A prevenção e o autocuidado devem ser incentivados, especialmente em termos de dieta e exercício físico, mas sempre com senso comum. Acho que estamos melhorando. Nossas mães ou avós trabalharam muito, mas não fizeram um exercício físico recorrente, pilates, caminhada etc. O esporte está muito mais integrado e a boa nutrição deve ser ensinada nas escolas. Que seja variada, sem exagerar, aqui temos boa matéria-prima! Não precisa comer apenas superalimentos ou alimentos biológicos. Nem todos podemos escolher onde morar, mas espero que governos e cidadãos adotem novos hábitos de vida que causem menos poluição. Isso será uma verdadeira batalha. A poluição ambiental faz com que muitas pessoas morram todos os anos.

Qual é a importância da digitalização em uma disciplina como a sua?

A digitalização é essencial na medicina. Agora ficou muito mais fácil: temos os exames dos nossos pacientes na hora, os dos outros hospitais da rede, etc. O prontuário eletrônico é fundamental. Antes era um horror: tudo em papel. No que diz respeito ao nosso treinamento e atualização, temos uma infinidade de trabalhos, as últimas novidades, todos os protocolos de todos os sistemas de saúde do mundo, de sociedades científicas de qualquer país, no computador, e isso dá uma velocidade impressionante. Com a pandemia, descobrimos a importância da consulta virtual. Não é necessário que o paciente se mova muitas vezes.

Dentro do hospital, como foi a vida no ano passado?

Todos nós vivemos isso com muita preocupação, principalmente durante a primeira onda. Até que os protocolos fossem colocados em prática, foi difícil e obscuro. A princípio, o paciente de COVID era priorizado, mas também priorizou-se as emergências e os pacientes com câncer. Como os nossos são em sua maioria e os transplantes são considerados, em geral, como uma emergência, os cirurgiões torácicos não pararam de trabalhar a um ritmo semelhante ao de sempre.

Quais são os grandes inimigos do pulmão?

É claro que o tabaco, a poluição ambiental nos centros das cidades e o radônio, em áreas onde há altas emissões, aumentam os riscos de câncer de pulmão. Viver uma vida saudável com boa alimentação, não fumar, fazer exercícios e morar em um local não muito poluído ajuda a ter uma boa saúde pulmonar.

Para onde está indo a pesquisa, algo que você espera que seja um marco na luta contra as doenças pulmonares?

Na medicina, as coisas mudam do dia para a noite. Tudo vai na velocidade da luz… No câncer de pulmão, a imunoterapia, associada ou não à quimioterapia, como etapa pré-operatória ou subsequente, será uma mudança importante em relação à quimioterapia isolada. Certamente haverá muito mais progresso. Na minha cirurgia, na torácica, e em todas as outras, a robótica vai ser uma revolução. Haverá muitas coisas novas, com certeza, em transplantes. Nesse momento a preservação dos órgãos está em investigação, logo será possível preservá-los por mais tempo, o que permitirá que órgãos sejam trazidos de mais longe, poderão ser melhorados e tratados antes de serem transplantados. Perdemos muitos órgãos, porque eles não são bons. É emocionante o que acontece e pode acontecer na medicina.

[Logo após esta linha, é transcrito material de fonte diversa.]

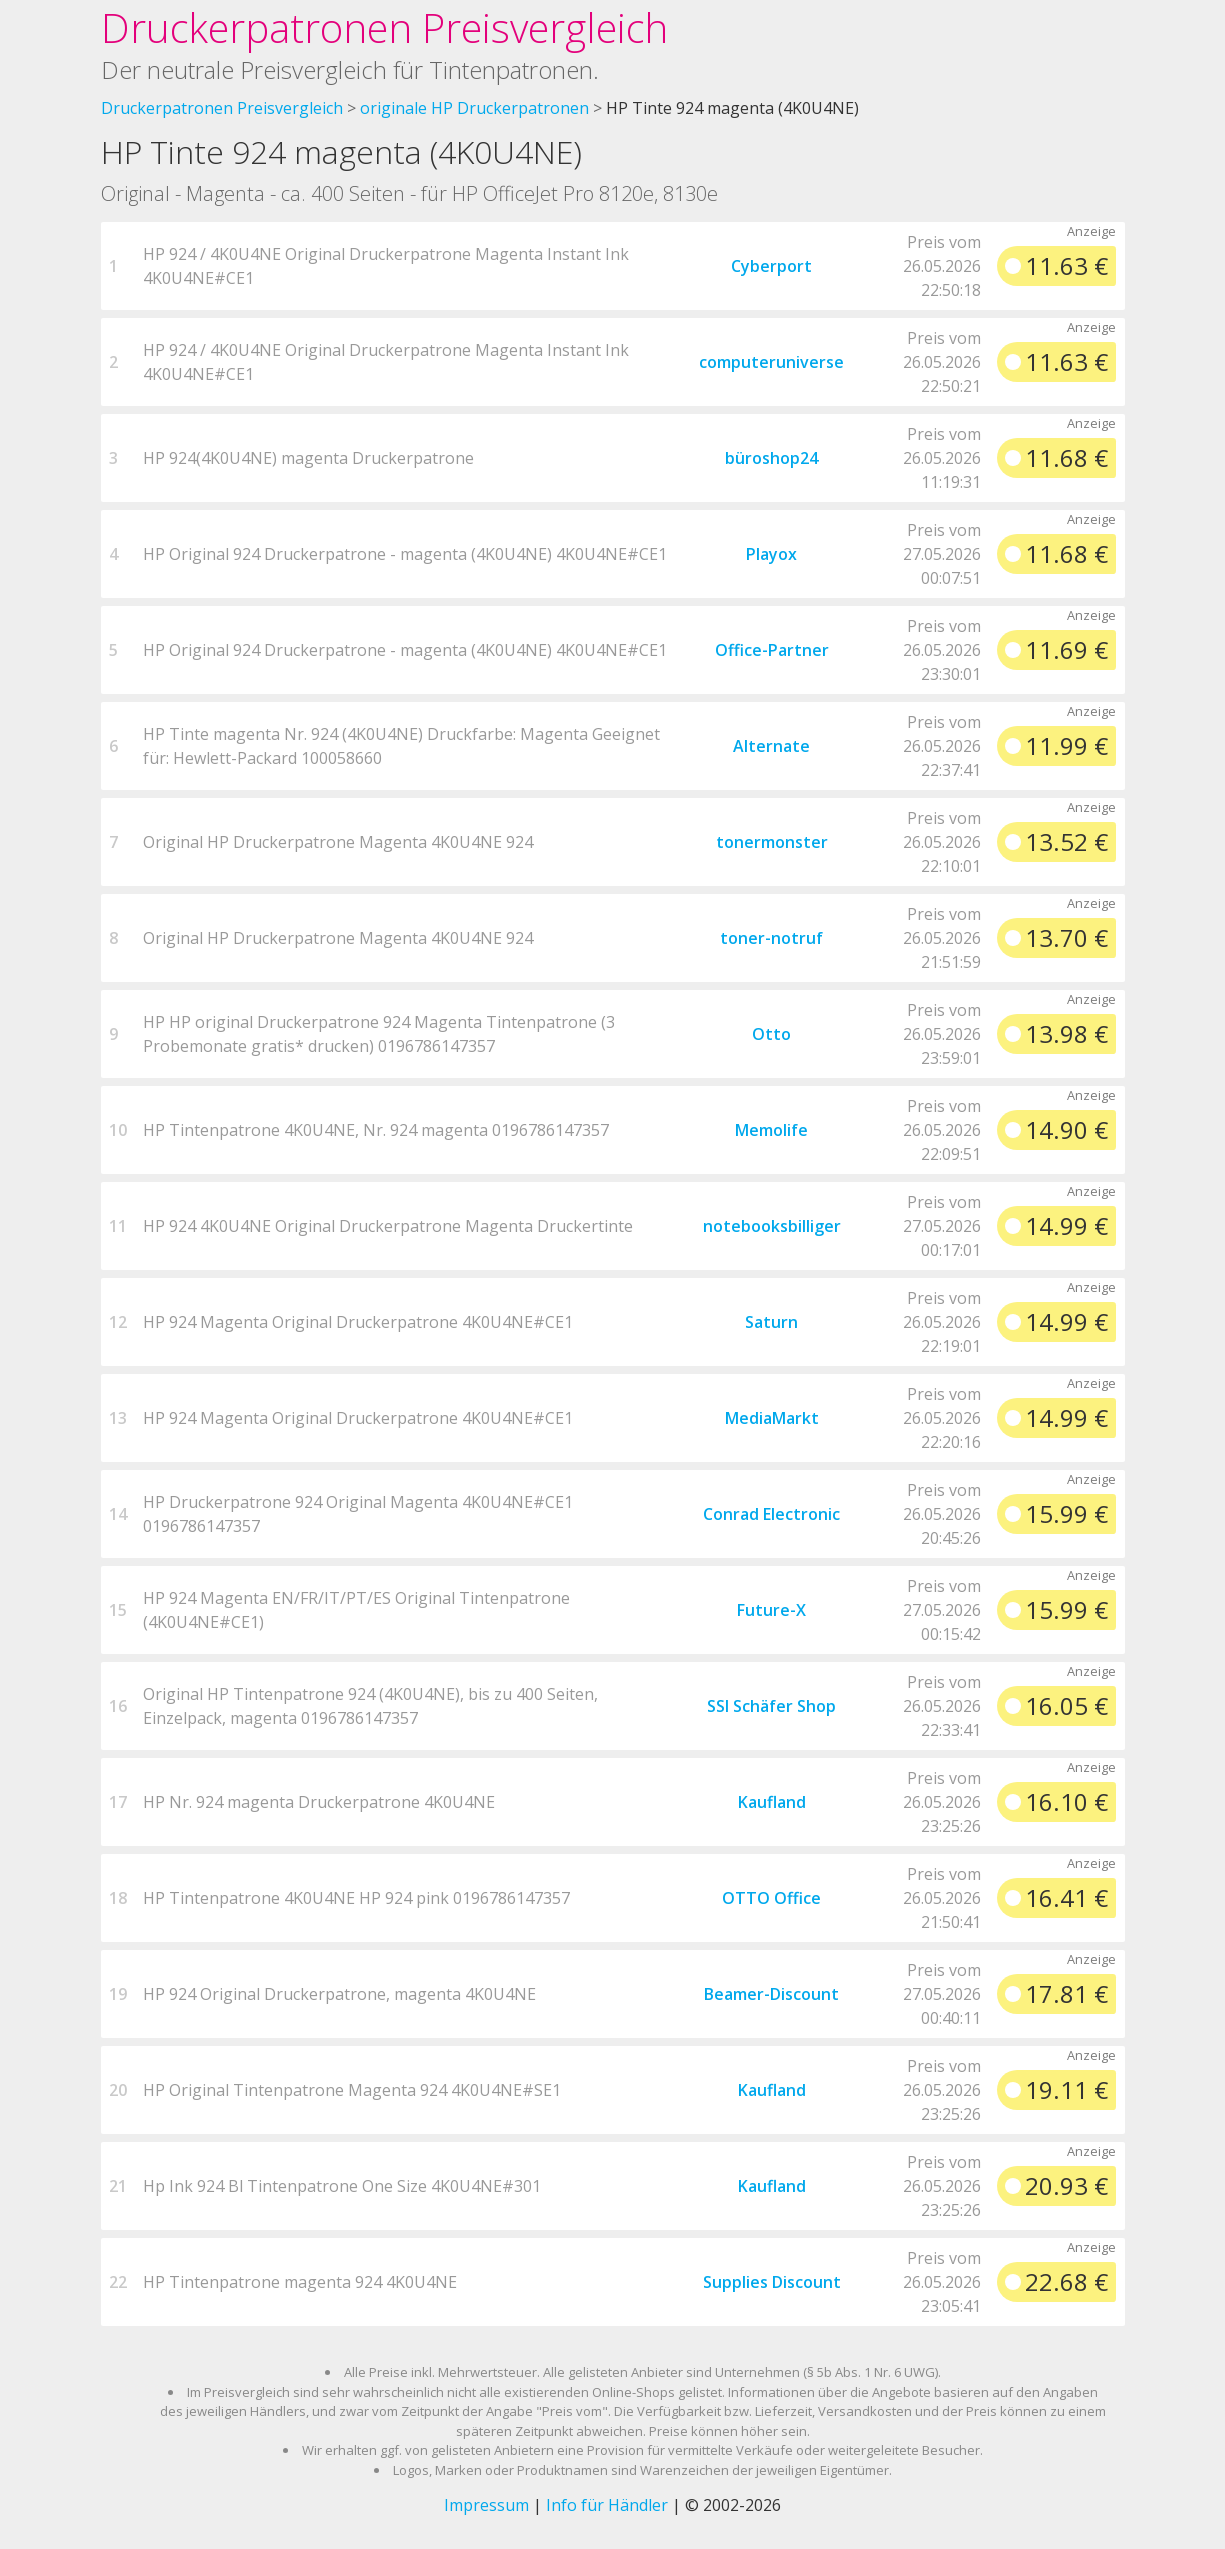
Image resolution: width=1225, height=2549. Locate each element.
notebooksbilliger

O que a Espanha tem para ser referência mundial em transplantes?

Principalmente por causa das doações e porque há muitos anos tem uma organização nacional fabulosa. A coordenação entre hospitais e a generosidade das pessoas nos faz ter um número muito bom. Sempre melhorando. No pulmão existem referências mundiais como os EUA, a Áustria ou o Canadá. A Espanha está em um lugar muito favorável.